Categorías
Gente y Cultura

PATRIMONIO DE LA HUMANIDAD EN ESPAÑA: CÁCERES

Escenario de luchas entre la nobleza medieval, que dejaron multitud de palacios y torres defensivas, Cáceres conserva desde la herencia romana hasta una vibrante actividad cultural actual. Continuamos nuestro recorrido por las Ciudades Patrimonio de la Humanidad en España

Ciudad antigüa

Los fanáticos de Juego de Tronos que tengan la suerte de pasear por Cáceres seguramente se encuentren con un escenario muy familiar. En concreto, con Desembarco del Rey –King’s Landing-, la capital de los siete reinos creados por George R. R. Martin. No es casualidad: la superproducción de HBO eligió para varias de sus escenas esta ciudad extremeña, que conserva a la perfección su esencia medieval y su carácter noble.

Cáceres ha sido durante siglos una ciudad de ruta comercial y centro político de la nobleza. De hecho, muchos de sus rincones fueron escenario de un verdadero juego de tronos en el siglo XV, cuando Isabel de Castilla y Juana la Beltraneja pugnaron por la corona castellana, que logró la Reina Católica. Una lucha entre poderosas facciones rivales que se refleja en la configuración de la ciudad, repleta de casas fortificadas, palacios y torres defensivas.

La UNESCO y Cáceres

Torre de Bujaco, uno de los emblemas de la ciudad.
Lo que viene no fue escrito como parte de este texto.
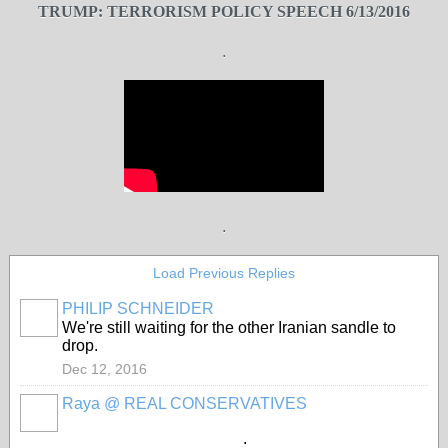
TRUMP: TERRORISM POLICY SPEECH 6/13/2016
.
.
Load Previous Replies
PHILIP SCHNEIDER
We're still waiting for the other Iranian sandle to
drop.
Dec 12, 2016
Raya @ REAL CONSERVATIVES
.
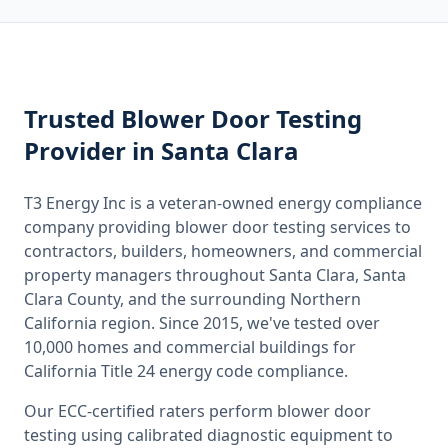
Trusted
Blower Door Testing
Provider
in Santa Clara
T3 Energy Inc is a veteran-owned energy compliance
company providing
blower door testing
services to
contractors, builders, homeowners, and commercial
property managers throughout
Santa Clara, Santa
Clara County
, and the surrounding
Northern
California
region. Since 2015, we've tested over
10,000 homes and commercial buildings for
California
Title 24 energy code compliance.
Our ECC-certified raters perform
blower door
testing
using calibrated diagnostic equipment to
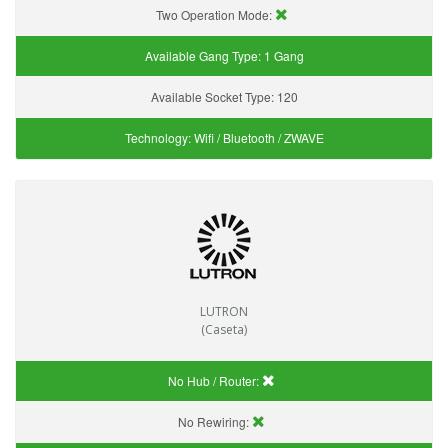
Two Operation Mode:
Available Gang Type:
1 Gang
Available Socket Type:
120
Technology:
Wifi / Bluetooth / ZWAVE
LUTRON
(Caseta)
No Hub / Router:
No Rewiring:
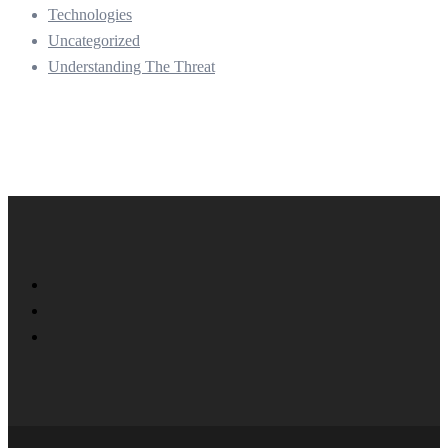
Technologies
Uncategorized
Understanding The Threat
Twitter
Facebook
LinkedIn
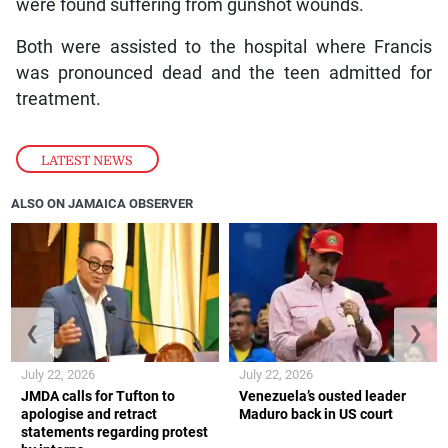
were found suffering from gunshot wounds.
Both were assisted to the hospital where Francis
was pronounced dead and the teen admitted for
treatment.
LATEST NEWS
ALSO ON JAMAICA OBSERVER
❮
❯
July 22, 2026
July 22, 2026
JMDA calls for Tufton to
Venezuela’s ousted leader
apologise and retract
Maduro back in US court
statements regarding protest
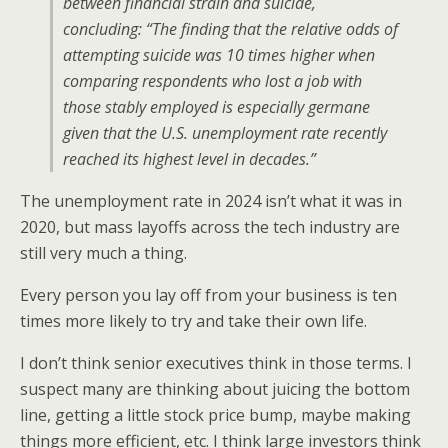
between financial strain and suicide,
concluding: “The finding that the relative odds of
attempting suicide was 10 times higher when
comparing respondents who lost a job with
those stably employed is especially germane
given that the U.S. unemployment rate recently
reached its highest level in decades.”
The unemployment rate in 2024 isn’t what it was in
2020, but mass layoffs across the tech industry are
still very much a thing.
Every person you lay off from your business is ten
times more likely to try and take their own life.
I don’t think senior executives think in those terms. I
suspect many are thinking about juicing the bottom
line, getting a little stock price bump, maybe making
things more efficient, etc. I think large investors think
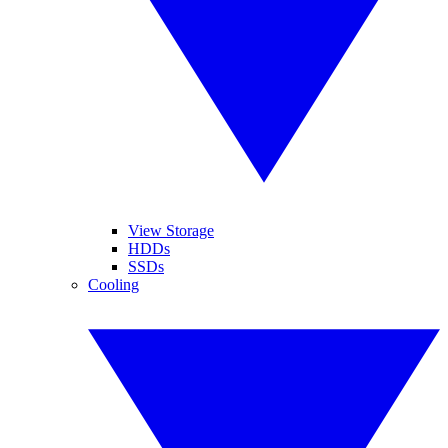
View Storage
HDDs
SSDs
Cooling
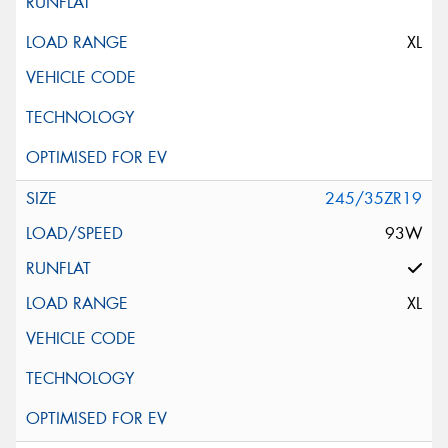
XL
245/35ZR19
93W
XL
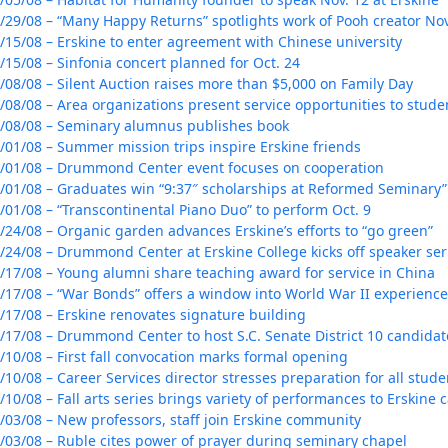
/29/08 – “Many Happy Returns” spotlights work of Pooh creator Nov
/15/08 – Erskine to enter agreement with Chinese university
/15/08 – Sinfonia concert planned for Oct. 24
/08/08 – Silent Auction raises more than $5,000 on Family Day
/08/08 – Area organizations present service opportunities to stude
/08/08 – Seminary alumnus publishes book
/01/08 – Summer mission trips inspire Erskine friends
/01/08 – Drummond Center event focuses on cooperation
/01/08 – Graduates win “9:37″ scholarships at Reformed Seminary”
/01/08 – “Transcontinental Piano Duo” to perform Oct. 9
/24/08 – Organic garden advances Erskine’s efforts to “go green”
/24/08 – Drummond Center at Erskine College kicks off speaker ser
/17/08 – Young alumni share teaching award for service in China
/17/08 – “War Bonds” offers a window into World War II experienc
/17/08 – Erskine renovates signature building
/17/08 – Drummond Center to host S.C. Senate District 10 candida
/10/08 – First fall convocation marks formal opening
/10/08 – Career Services director stresses preparation for all stud
/10/08 – Fall arts series brings variety of performances to Erskine
/03/08 – New professors, staff join Erskine community
/03/08 – Ruble cites power of prayer during seminary chapel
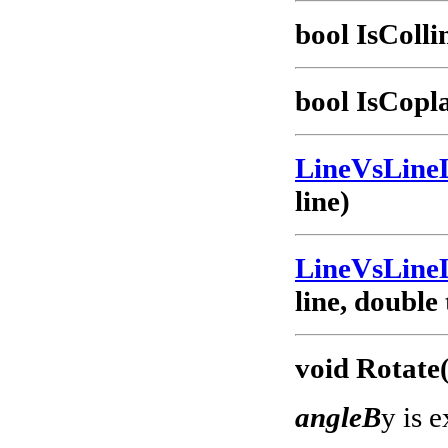
bool IsColl
bool IsCopl
LineVsLine
line)
LineVsLine
line, double
void Rotate
angleB
y is 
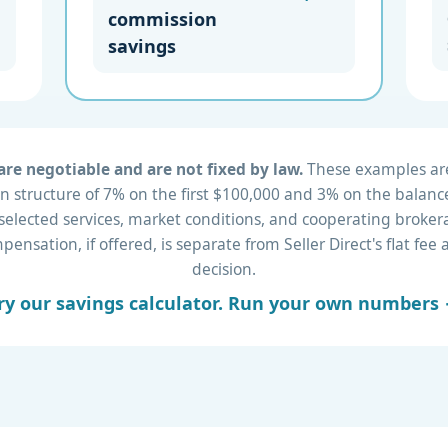
commission
savings
re negotiable and are not fixed by law.
These examples are 
 structure of 7% on the first $100,000 and 3% on the balance
 selected services, market conditions, and cooperating brok
nsation, if offered, is separate from Seller Direct's flat fe
decision.
ry our savings calculator. Run your own numbers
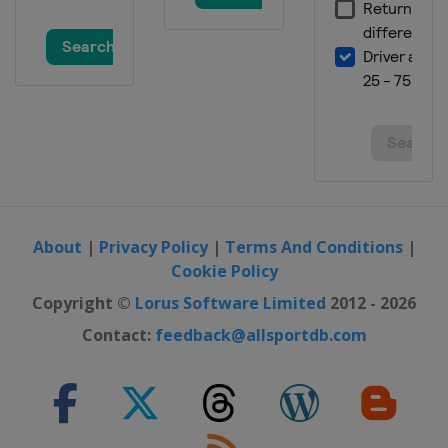
About
|
Privacy Policy
|
Terms And Conditions
|
Cookie Policy
Copyright ©
Lorus Software Limited
2012 - 2026
Contact:
feedback@allsportdb.com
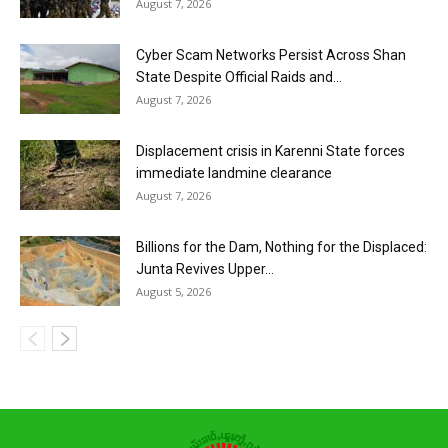
August 7, 2026
Cyber Scam Networks Persist Across Shan
State Despite Official Raids and...
August 7, 2026
Displacement crisis in Karenni State forces
immediate landmine clearance
August 7, 2026
Billions for the Dam, Nothing for the Displaced:
Junta Revives Upper...
August 5, 2026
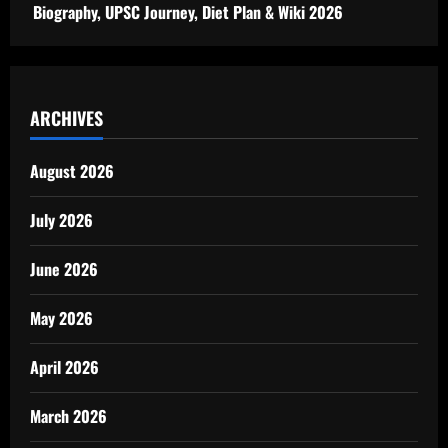
Biography, UPSC Journey, Diet Plan & Wiki 2026
ARCHIVES
August 2026
July 2026
June 2026
May 2026
April 2026
March 2026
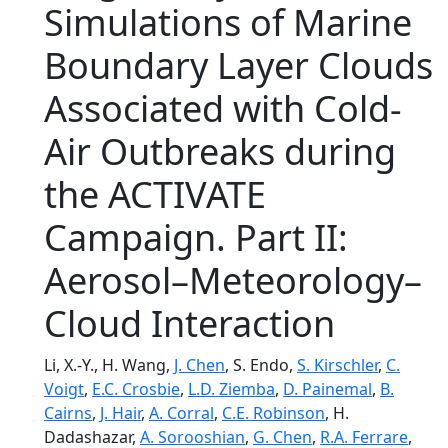
Simulations of Marine
Boundary Layer Clouds
Associated with Cold-
Air Outbreaks during
the ACTIVATE
Campaign. Part II:
Aerosol–Meteorology–
Cloud Interaction
Li, X.-Y., H. Wang,
J. Chen
, S. Endo,
S. Kirschler
,
C.
Voigt
,
E.C. Crosbie
,
L.D. Ziemba
,
D. Painemal
,
B.
Cairns
,
J. Hair
,
A. Corral
,
C.E. Robinson
, H.
Dadashazar,
A. Sorooshian
,
G. Chen
,
R.A. Ferrare
,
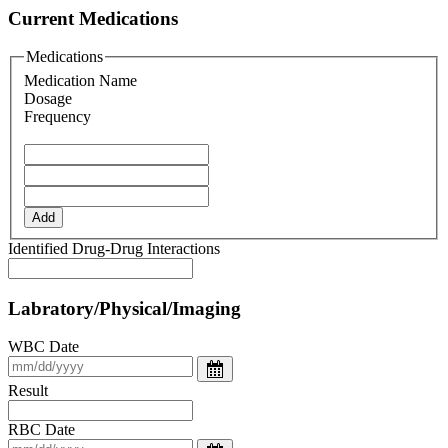
Current Medications
Medications
Medication Name
Dosage
Frequency
Add
Identified Drug-Drug Interactions
Labratory/Physical/Imaging
WBC Date
Result
RBC Date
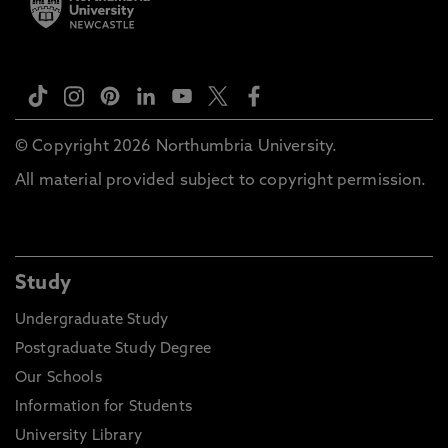
© Copyright 2026 Northumbria University.
All material provided subject to copyright permission.
Study
Undergraduate Study
Postgraduate Study Degree
Our Schools
Information for Students
University Library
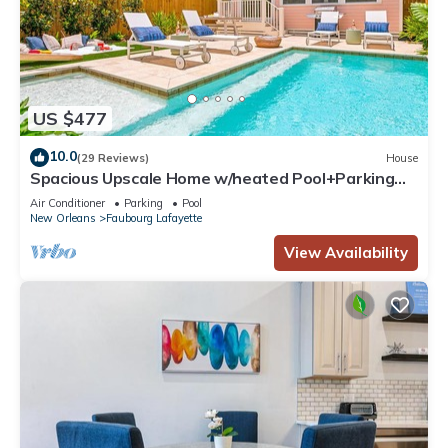
US $477
10.0
(29 Reviews)
House
Spacious Upscale Home w/heated Pool+Parking
NearFQ
Air Conditioner
Parking
Pool
New Orleans
Faubourg Lafayette
View Availability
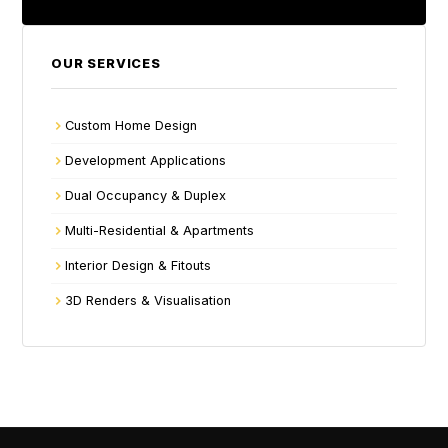
OUR SERVICES
Custom Home Design
Development Applications
Dual Occupancy & Duplex
Multi-Residential & Apartments
Interior Design & Fitouts
3D Renders & Visualisation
Foto: turismo.caceres.es

La ciudad vieja de Cáceres, uno de los conjuntos urbanos de la Edad Media y el Renacimiento más completos del mundo, fue declarada Patrimonio de la Humanidad por la UNESCO en 1986. Como destaca el organismo internacional, la ciudad extremeña destaca por su “amplia variedad tipológica y constructiva, que va desde la arquitectura popular hasta las casas-palacio, con su característica sobriedad, y las torres de la nobleza de la época gótica y renacentista”. Asimismo, señala que las batallas entre musulmanes y cristianos en la ciudad “se reflejan en la arquitectura, una mezcla de estilos romano, islámico, gótico norteño y renacentista italiano”, además de las iglesias, ermitas y conventos. 
Además del reconocimiento por parte de la UNESCO, la ‘Ciudad Monumental de Cáceres’ fue declarada por el Consejo de Europa como el Tercer Conjunto Monumental de Europa en 1968 –después de Praga y Tallín.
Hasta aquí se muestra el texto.